#### Assignment
Check every line of the material for the word "Contact". Copy those that have it.

===== Material provided

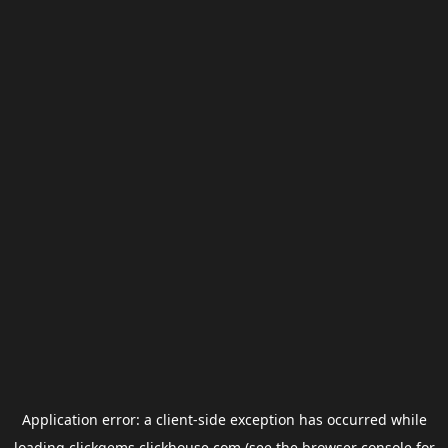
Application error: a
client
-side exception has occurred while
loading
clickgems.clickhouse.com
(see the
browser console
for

==========
===== Material provided

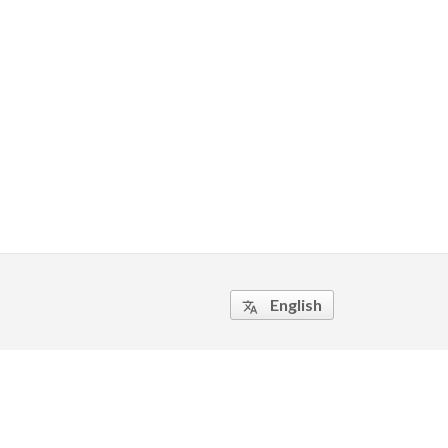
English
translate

==========
===== Material provided

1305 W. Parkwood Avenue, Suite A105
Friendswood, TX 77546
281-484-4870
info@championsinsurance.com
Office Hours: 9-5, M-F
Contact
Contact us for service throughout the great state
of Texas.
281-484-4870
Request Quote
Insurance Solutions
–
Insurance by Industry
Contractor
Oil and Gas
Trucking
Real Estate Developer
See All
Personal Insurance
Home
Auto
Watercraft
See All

==========

#### Response below
Contact
Contact us for service throughout the great state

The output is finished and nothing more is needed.